- TASK REQUIREMENTS
Please reproduce exactly the line that contains "Siamo solo all'inizio della" and every line after it through the end of the records below, adding nothing else.

#### PROVIDED MATERIAL

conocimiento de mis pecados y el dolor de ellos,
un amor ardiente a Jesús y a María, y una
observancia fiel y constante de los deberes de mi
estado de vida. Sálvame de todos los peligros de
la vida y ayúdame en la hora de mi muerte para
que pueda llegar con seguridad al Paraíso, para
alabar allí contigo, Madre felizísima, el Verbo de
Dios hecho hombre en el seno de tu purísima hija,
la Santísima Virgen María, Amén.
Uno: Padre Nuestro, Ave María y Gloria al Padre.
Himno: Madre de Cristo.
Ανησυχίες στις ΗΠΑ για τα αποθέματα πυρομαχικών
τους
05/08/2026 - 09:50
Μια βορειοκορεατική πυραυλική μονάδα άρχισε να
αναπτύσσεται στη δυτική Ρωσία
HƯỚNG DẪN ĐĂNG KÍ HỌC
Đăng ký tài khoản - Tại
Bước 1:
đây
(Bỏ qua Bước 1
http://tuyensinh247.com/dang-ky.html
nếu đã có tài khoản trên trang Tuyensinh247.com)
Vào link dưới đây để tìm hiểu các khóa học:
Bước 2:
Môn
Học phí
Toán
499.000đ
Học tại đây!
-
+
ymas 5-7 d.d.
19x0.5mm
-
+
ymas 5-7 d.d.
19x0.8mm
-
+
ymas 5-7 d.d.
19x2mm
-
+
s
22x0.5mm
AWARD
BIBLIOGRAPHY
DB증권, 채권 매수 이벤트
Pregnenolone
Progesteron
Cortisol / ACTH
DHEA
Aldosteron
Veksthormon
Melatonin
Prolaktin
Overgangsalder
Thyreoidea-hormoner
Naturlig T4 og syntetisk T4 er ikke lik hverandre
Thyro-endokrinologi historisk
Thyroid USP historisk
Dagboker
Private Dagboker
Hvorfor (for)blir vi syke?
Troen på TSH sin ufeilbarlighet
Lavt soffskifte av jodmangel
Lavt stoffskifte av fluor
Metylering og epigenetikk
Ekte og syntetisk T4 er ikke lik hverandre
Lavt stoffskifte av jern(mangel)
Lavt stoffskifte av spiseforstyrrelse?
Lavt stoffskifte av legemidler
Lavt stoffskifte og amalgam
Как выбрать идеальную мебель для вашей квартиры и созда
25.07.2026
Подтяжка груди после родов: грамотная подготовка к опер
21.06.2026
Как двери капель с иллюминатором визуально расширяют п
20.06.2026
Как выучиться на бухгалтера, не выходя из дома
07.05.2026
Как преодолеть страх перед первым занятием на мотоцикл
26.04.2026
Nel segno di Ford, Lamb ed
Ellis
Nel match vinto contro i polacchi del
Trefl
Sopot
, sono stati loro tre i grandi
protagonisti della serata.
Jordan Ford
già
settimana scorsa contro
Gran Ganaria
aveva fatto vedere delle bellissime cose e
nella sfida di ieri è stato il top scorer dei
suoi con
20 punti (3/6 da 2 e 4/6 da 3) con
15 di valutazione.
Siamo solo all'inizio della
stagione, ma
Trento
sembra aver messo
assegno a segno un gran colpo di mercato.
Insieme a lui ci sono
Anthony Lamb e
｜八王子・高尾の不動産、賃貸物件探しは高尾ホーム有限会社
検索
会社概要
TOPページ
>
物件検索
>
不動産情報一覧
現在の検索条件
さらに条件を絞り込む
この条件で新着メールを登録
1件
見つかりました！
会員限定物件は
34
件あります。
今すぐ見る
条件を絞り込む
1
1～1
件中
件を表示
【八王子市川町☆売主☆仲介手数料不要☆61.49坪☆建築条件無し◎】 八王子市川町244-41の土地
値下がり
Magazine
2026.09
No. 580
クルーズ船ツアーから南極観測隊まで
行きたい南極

########

- YOUR SOLUTION
Siamo solo all'inizio della
stagione, ma
Trento
sembra aver messo
assegno a segno un gran colpo di mercato.
Insieme a lui ci sono
Anthony Lamb e
｜八王子・高尾の不動産、賃貸物件探しは高尾ホーム有限会社
検索
会社概要
TOPページ
>
物件検索
>
不動産情報一覧
現在の検索条件
さらに条件を絞り込む
この条件で新着メールを登録
1件
見つかりました！
会員限定物件は
34
件あります。
今すぐ見る
条件を絞り込む
1
1～1
件中
件を表示
【八王子市川町☆売主☆仲介手数料不要☆61.49坪☆建築条件無し◎】 八王子市川町244-41の土地
値下がり
Magazine
2026.09
No. 580
クルーズ船ツアーから南極観測隊まで
行きたい南極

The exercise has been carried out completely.